What needs to be done >>
After locating the line with "LE GUIDE OUKOIKAN 48" below, output it and each following line exactly, stopping after the line with "Zugfahrt von Hamburg". No pictures.

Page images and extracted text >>
====
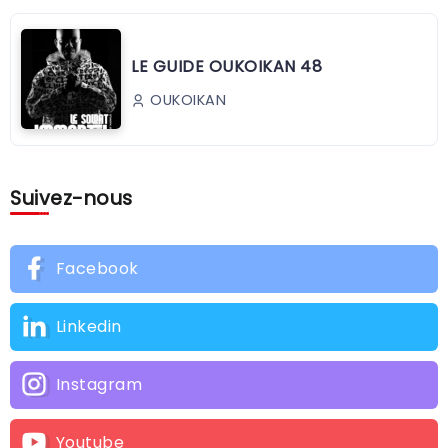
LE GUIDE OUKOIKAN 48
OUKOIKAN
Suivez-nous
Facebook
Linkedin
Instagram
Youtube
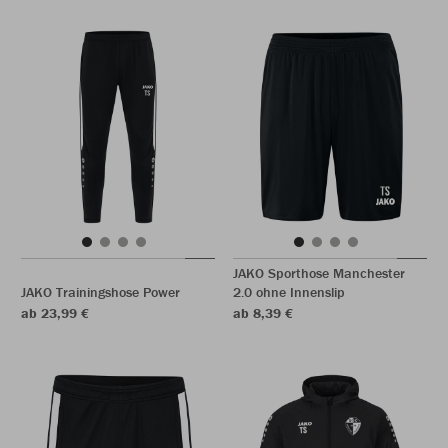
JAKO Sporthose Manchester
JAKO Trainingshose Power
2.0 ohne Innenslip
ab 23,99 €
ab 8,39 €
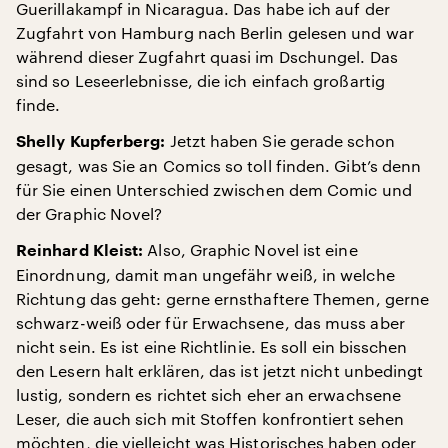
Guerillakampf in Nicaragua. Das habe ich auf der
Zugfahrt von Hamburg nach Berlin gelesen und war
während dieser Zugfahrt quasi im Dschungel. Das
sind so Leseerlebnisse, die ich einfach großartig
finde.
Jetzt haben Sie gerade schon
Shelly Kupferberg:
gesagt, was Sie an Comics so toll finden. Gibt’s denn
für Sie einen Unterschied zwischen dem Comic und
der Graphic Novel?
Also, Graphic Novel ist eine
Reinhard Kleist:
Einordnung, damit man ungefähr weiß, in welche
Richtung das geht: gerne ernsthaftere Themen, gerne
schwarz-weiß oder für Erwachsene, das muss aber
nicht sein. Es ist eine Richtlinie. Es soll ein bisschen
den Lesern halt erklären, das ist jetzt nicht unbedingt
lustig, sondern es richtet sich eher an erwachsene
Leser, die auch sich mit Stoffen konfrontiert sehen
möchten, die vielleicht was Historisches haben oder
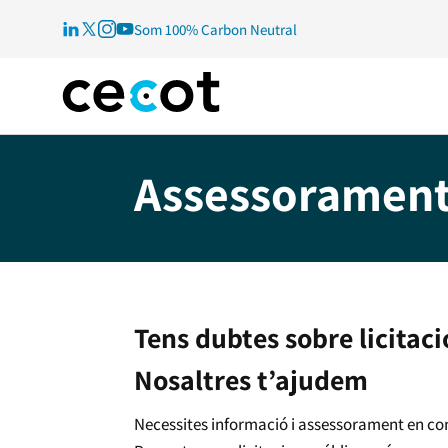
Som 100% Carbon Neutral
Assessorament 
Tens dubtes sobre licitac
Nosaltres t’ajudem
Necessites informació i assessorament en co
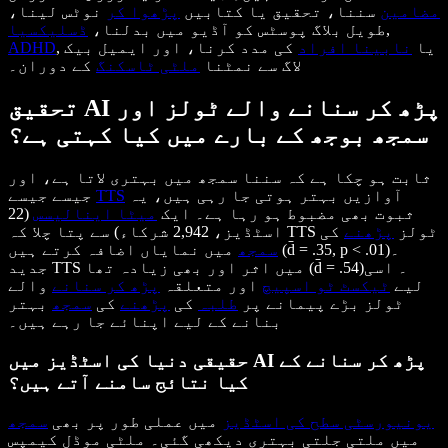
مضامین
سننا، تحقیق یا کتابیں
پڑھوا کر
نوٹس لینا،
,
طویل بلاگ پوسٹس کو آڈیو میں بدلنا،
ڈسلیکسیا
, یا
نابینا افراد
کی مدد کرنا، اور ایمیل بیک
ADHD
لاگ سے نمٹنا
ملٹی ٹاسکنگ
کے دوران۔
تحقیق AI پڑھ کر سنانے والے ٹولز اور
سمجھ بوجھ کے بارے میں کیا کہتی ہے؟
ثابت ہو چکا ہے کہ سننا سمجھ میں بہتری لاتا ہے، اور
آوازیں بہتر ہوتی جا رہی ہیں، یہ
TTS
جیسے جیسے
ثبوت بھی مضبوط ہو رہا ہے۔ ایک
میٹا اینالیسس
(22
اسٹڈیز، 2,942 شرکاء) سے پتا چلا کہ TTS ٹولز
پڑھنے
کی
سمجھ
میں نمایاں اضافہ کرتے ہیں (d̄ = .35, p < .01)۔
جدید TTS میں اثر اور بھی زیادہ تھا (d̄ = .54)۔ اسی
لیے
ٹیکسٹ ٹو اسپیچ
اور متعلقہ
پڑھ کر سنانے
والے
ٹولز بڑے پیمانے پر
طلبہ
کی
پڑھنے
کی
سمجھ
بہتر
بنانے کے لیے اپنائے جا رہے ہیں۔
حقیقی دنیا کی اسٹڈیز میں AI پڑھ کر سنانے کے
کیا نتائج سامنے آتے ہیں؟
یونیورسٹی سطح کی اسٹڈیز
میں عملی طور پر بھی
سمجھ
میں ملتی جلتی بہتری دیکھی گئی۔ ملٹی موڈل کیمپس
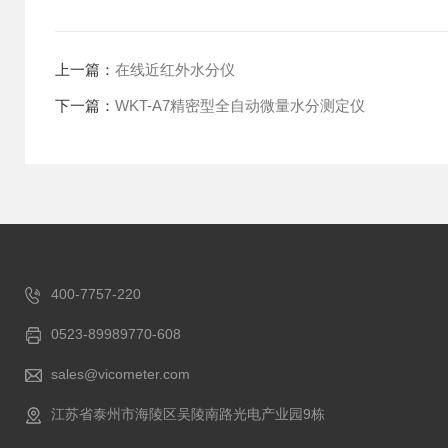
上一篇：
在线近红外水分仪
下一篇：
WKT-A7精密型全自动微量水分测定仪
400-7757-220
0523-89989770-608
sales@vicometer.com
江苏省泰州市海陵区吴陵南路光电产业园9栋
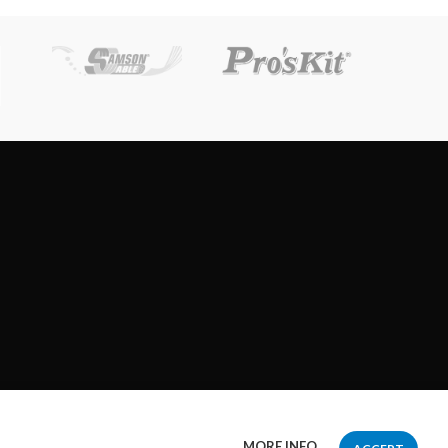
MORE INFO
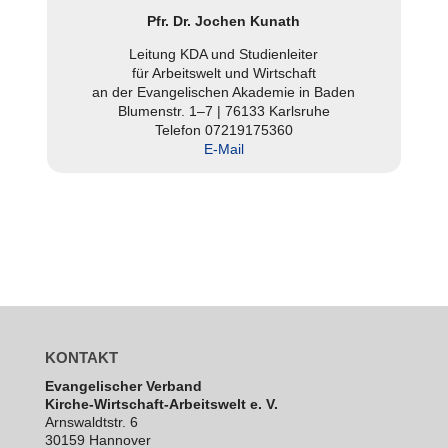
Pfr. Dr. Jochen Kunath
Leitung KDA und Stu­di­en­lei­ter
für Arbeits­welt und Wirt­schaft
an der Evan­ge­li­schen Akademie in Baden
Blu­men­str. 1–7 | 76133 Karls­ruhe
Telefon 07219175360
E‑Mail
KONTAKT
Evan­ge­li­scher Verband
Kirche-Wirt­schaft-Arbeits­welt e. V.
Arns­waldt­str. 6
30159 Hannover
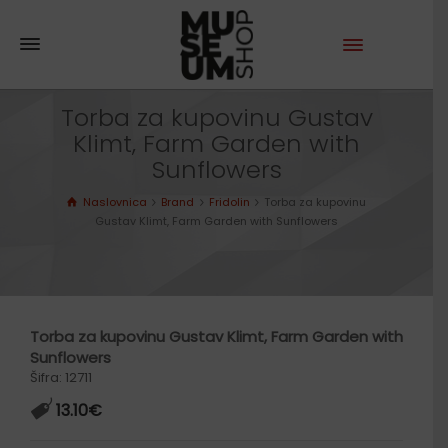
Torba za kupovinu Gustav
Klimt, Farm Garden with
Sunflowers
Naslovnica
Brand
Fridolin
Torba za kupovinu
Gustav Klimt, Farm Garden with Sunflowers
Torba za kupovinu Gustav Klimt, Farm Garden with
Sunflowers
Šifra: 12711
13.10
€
====
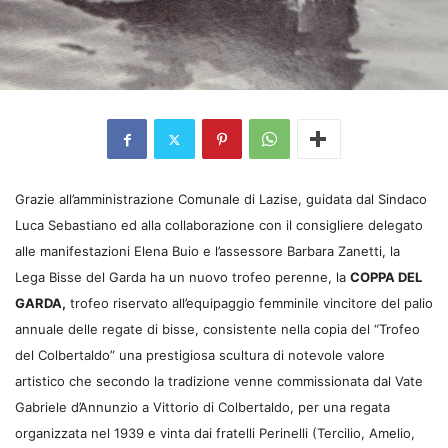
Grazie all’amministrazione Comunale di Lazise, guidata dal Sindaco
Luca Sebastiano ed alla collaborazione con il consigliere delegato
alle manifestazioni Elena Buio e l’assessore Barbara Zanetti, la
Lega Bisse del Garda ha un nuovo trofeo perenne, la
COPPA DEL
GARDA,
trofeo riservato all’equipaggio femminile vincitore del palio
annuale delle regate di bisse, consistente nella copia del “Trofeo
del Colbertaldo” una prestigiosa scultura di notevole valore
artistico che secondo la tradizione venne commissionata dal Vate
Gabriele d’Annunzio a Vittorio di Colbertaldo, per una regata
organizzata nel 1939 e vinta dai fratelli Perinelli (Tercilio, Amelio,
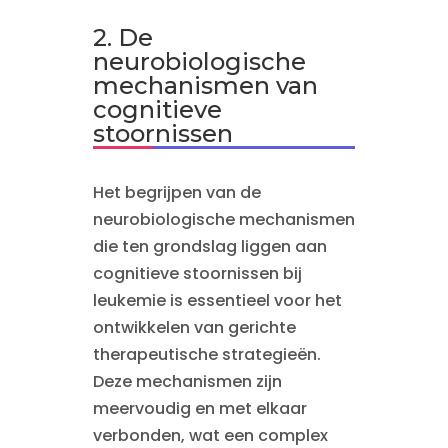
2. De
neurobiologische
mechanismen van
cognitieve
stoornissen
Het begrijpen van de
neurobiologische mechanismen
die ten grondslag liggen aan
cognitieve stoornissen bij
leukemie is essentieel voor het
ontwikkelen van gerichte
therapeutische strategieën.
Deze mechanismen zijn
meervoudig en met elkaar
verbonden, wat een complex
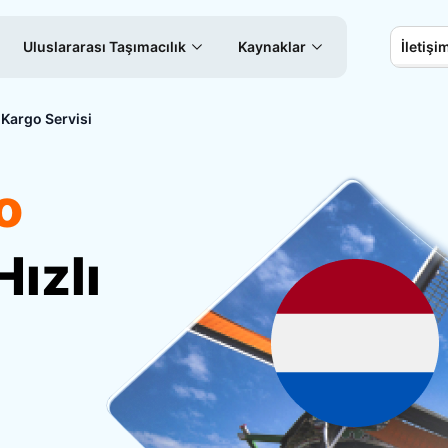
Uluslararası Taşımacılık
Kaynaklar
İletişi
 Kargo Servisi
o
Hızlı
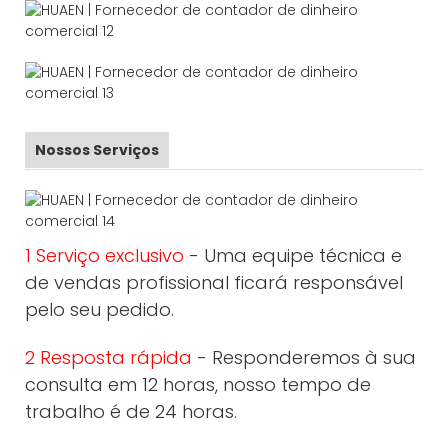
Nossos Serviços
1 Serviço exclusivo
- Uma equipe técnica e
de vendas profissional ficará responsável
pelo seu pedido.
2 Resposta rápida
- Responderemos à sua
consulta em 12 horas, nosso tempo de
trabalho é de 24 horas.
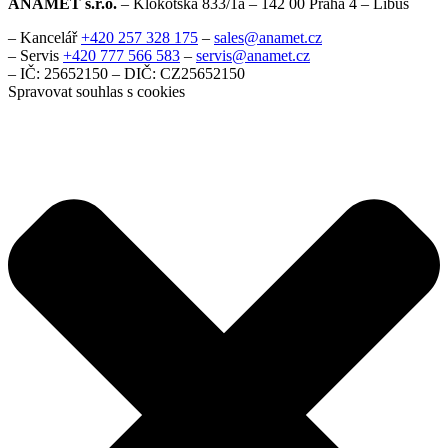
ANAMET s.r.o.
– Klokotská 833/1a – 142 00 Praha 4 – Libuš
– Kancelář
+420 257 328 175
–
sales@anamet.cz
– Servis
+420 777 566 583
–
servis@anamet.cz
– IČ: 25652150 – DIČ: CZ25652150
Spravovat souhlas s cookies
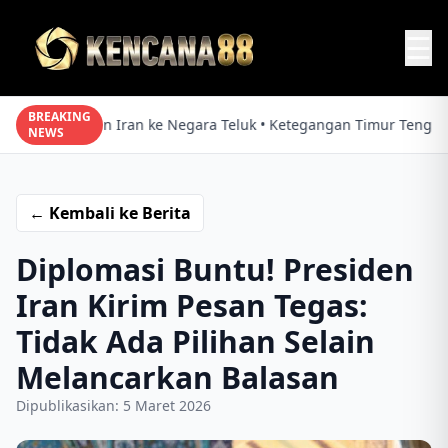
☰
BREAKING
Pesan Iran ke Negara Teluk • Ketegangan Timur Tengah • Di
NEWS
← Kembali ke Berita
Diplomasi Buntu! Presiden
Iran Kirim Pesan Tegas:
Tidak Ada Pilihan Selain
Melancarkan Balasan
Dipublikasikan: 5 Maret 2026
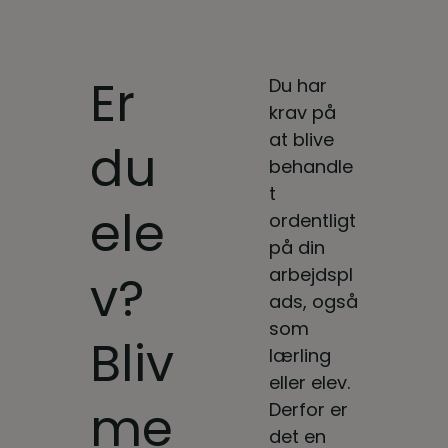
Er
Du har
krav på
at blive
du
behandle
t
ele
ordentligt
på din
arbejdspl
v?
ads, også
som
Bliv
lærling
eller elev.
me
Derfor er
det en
====
Response to the task >>
LE GUIDE OUKOIKAN 48
OUKOIKAN
Suivez-nous
Facebook
Linkedin
Instagram
Youtube
JAKO Sporthose Manchester
JAKO Trainingshose Power
2.0 ohne Innenslip
ab 23,99 €
ab 8,39 €
Guerillakampf in Nicaragua. Das habe ich auf der
Zugfahrt von Hamburg nach Berlin gelesen und war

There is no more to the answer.